Here's a read pair that doesn't have an XA tag (or SA, or supplementary bit set), but which gets a supplementary hit in BWA.

@A00576:54:HCTG7DRXX:1:2275:18656:16705:GTAGT+CGTGT 
ACTCCCATTTGAGATCATATTCATATTCTCTGAAATCAACGTAGAAGTACTCATTATCTGAGGAGCCTCTCTTGCCAAACTCTAAATTTTCTCTTGGAAACTCCCATTTGAGATCATATTCATATTCTCTGAAATCAACGTAGAAG
+
AADBCBABCDEBD9BBAB@@CBAAABDCECEE9CCBCBCB;BADBCDBABEABBBABCEEADCBBCCECECEDEDCBCCBEC?ACCBDDABACECE6BCBBECBB@?@CD7B?ABA@>ACBA?@ACBDBEBAB?A@ABB:AADBB*

@A00576:54:HCTG7DRXX:1:2275:18656:16705:GTAGT+CGTGT
ACTCCCATTTGAGATCATATTCATATTCTCTGAAATCAACGTAGAAGTACTCATTATCTGAGGAGCCTCTCTTGCCAAACTCTAAATTTTCTCTTGGAAACTCCCATTTGAGATCATATTCATATTCTCTGAAATCAACGTAGAAG
+
AADBCBABCDEBD9BBAB@@CBAAABDCECEE9CCBCBCB;BADBCDBABEABBBABCEEADCBBCCECECEDEDCBCCBEC?ACCBDDABACECE6BCBBECBB@?@CD7B?ABA@>ACBA?@ACBDBEBAB?A@ABB:AADBB*
smarco commented 3 years ago

Hi,

(1) These 2 reads are, in fact, the same read duplicated.

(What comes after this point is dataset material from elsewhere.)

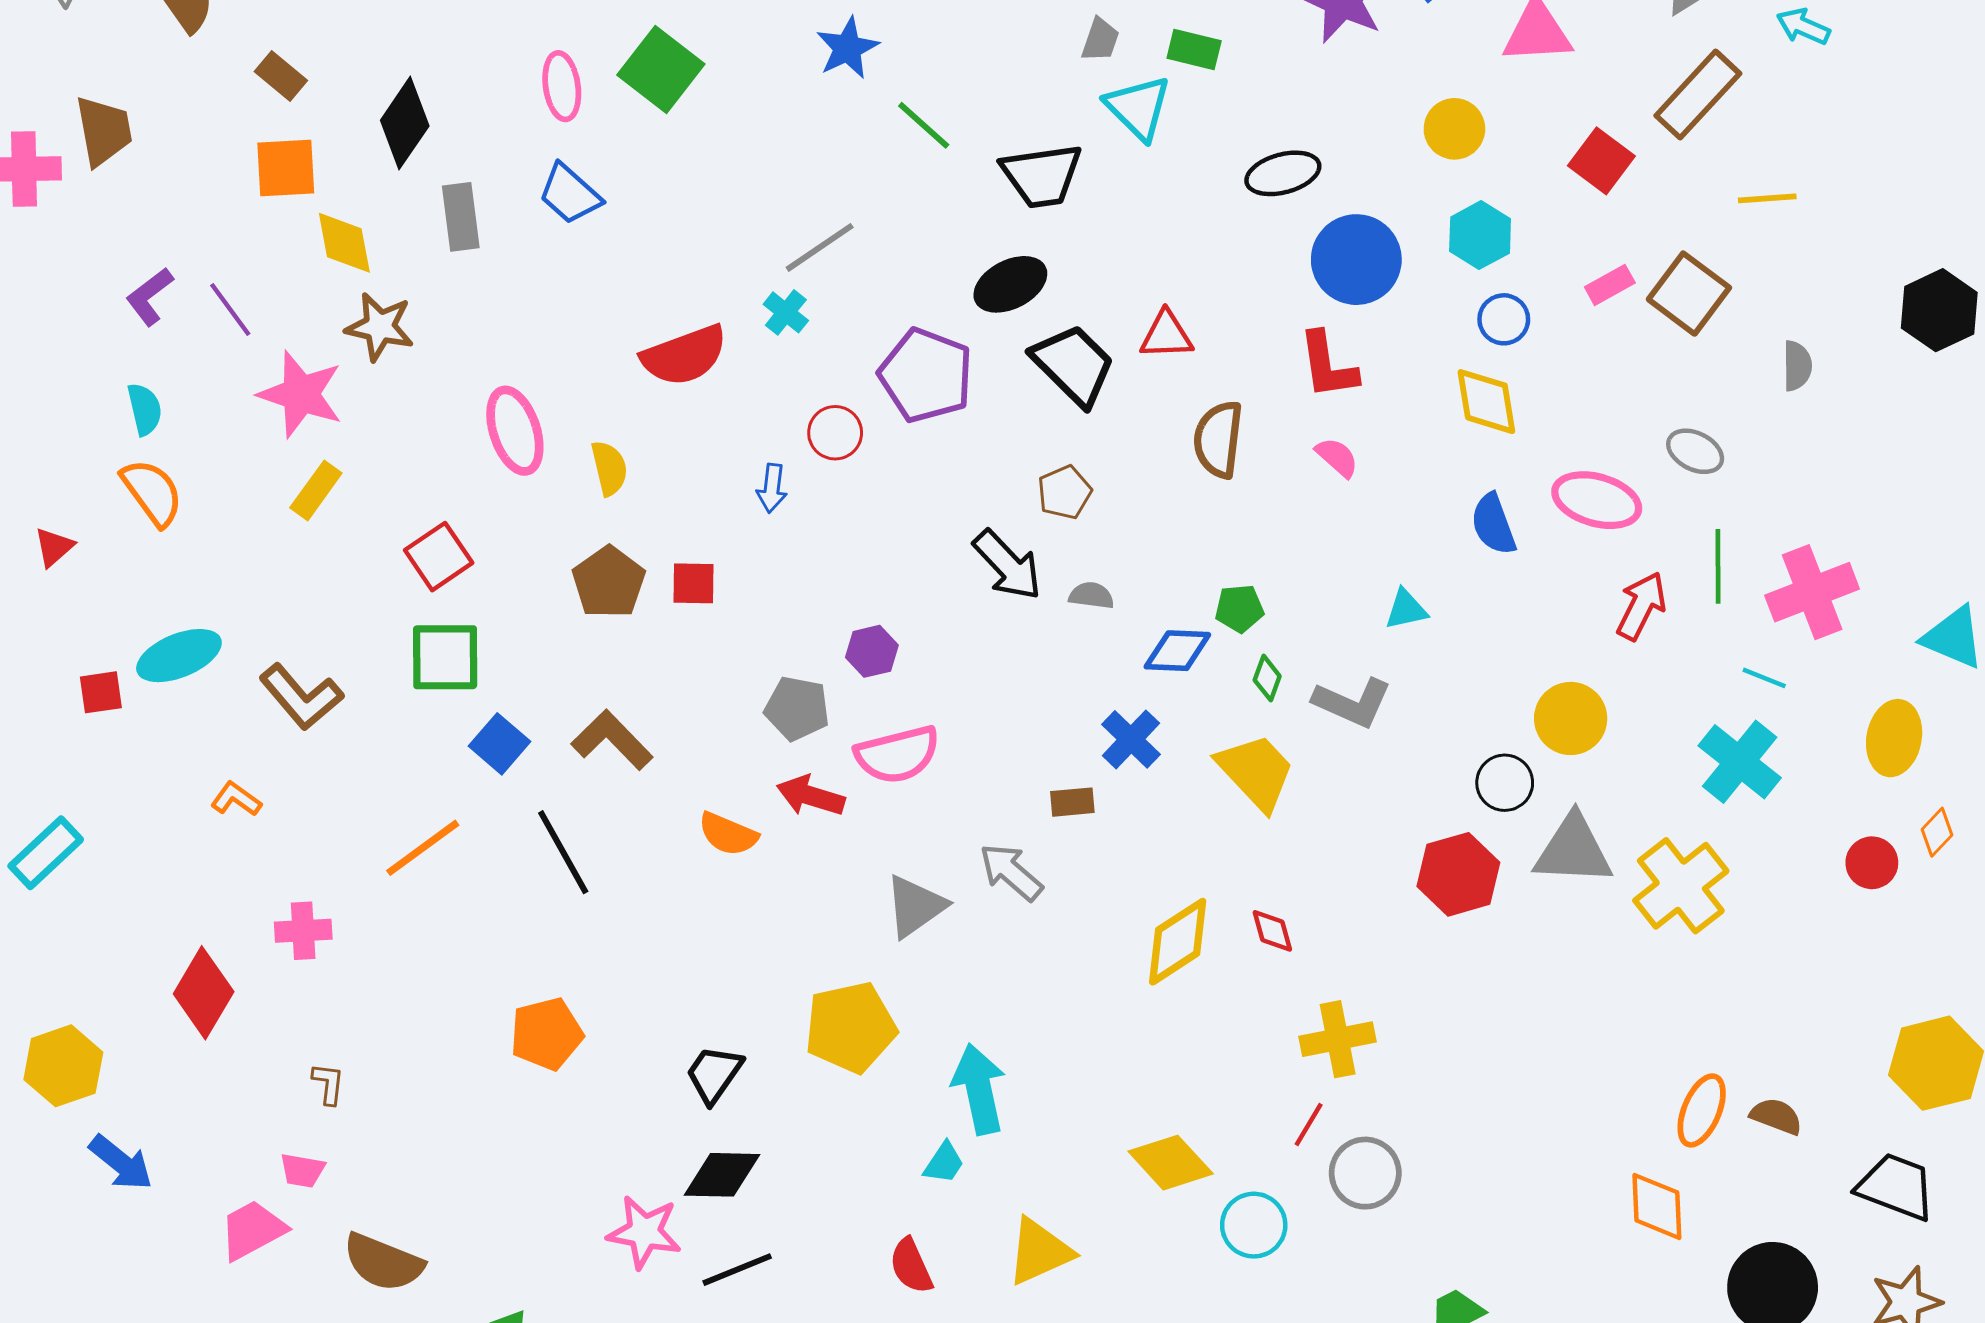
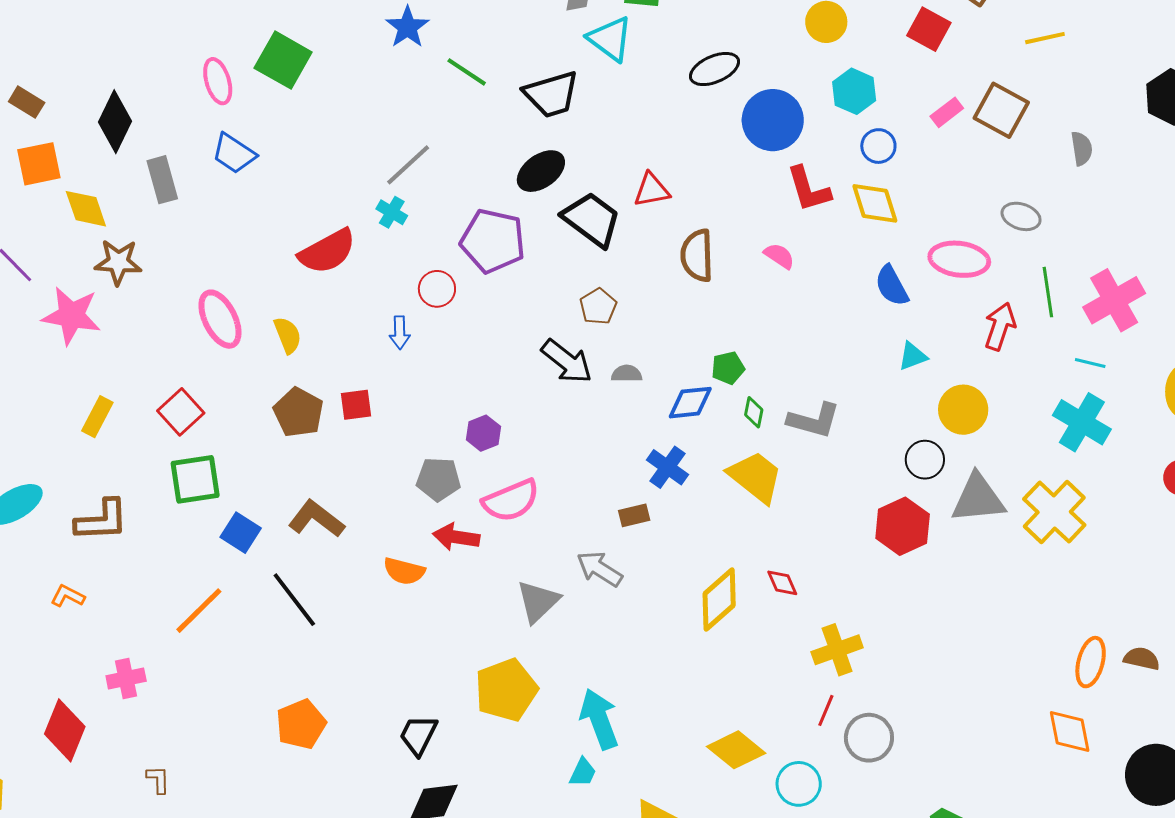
red L-shape: (1328, 365) -> (809, 189), moved
yellow rectangle: (316, 490) -> (97, 417), moved
cyan triangle: (1406, 609) -> (913, 356), moved
brown L-shape: (301, 697) -> (102, 520), turned -44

Is that what you meant? (2) Both BWA-MEM and GEM report essentially the same (using different tags). BWA seems to me a little bit redundant, but ok.

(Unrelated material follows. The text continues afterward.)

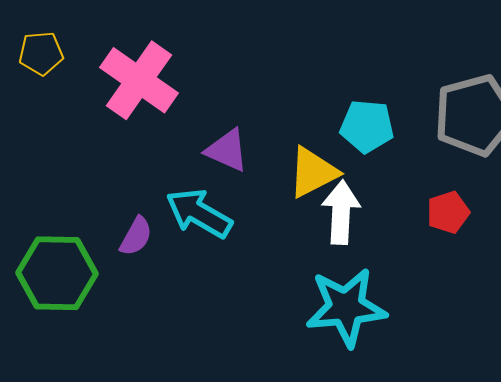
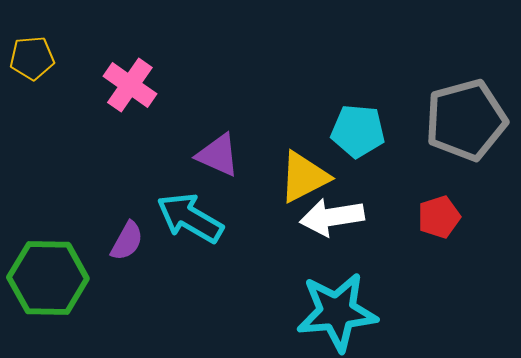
pink cross: (139, 80) -> (130, 85), size x0.7
white arrow: (341, 212) -> (332, 217), turned -102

BWA Primary chr13 28608218 60 74S72M and suplementary SA:Z:chr13,28608243,+,67M79S,60,0; Primary chr13 28608243 60 67M79H and suplementary SA:Z:chr13,28608218,+,74S72M,60,0;

GEM Primary chr13 28608213 0 69S77M and extra-alignment XA:Z:chr13,+28608243,67M79S,79

(3) Supplementary hits

GEM never produces a read mapping with the SA tag or the supplementary flag set

Yes. GEM outputs these supplementary as extra-alignment. Different tag/format, just that.

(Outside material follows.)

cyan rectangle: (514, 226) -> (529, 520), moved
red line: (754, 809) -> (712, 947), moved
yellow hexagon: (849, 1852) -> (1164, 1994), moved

Let me know your thoughts.

brendanofallon commented 3 years ago

Thanks again for your help with this! So is it correct to say that GEM doesn't emit reads with the SA tag or supplementary bit set, but instead encodes the same info in the XA tag? That's totally fine, just wanted to make sure that I'm not missing some important info. I think some structural variant detection tools (e.g. Lumpy, Manta) specifically look for reads with SA tags + supplementary bit to trigger a search for SVs, so we are currently missing some SV calls when aligning with GEM compared to BWA. If it's easy to alter GEM's output to use the SA tag in place of XA it might improve out-of-the-box sensitivity a bit for these types of variants. Thanks again for your hard work on GEM - it really is much faster than BWA and yields similar sensitivity and somewhat better PPV for small variants in our data

smarco commented 3 years ago

Thanks again for your help with this! So is it correct to say that GEM doesn't emit reads with the SA tag or supplementary bit set, but instead encodes the same info in the XA tag?

Yes, precisely.

If it's easy to alter GEM's output to use the SA tag in place of XA it might improve out-of-the-box sensitivity a bit for these types of variants.

Yes, it is very easy to adapt. I tag this issue as a feature request.

Thanks for your support and nice words.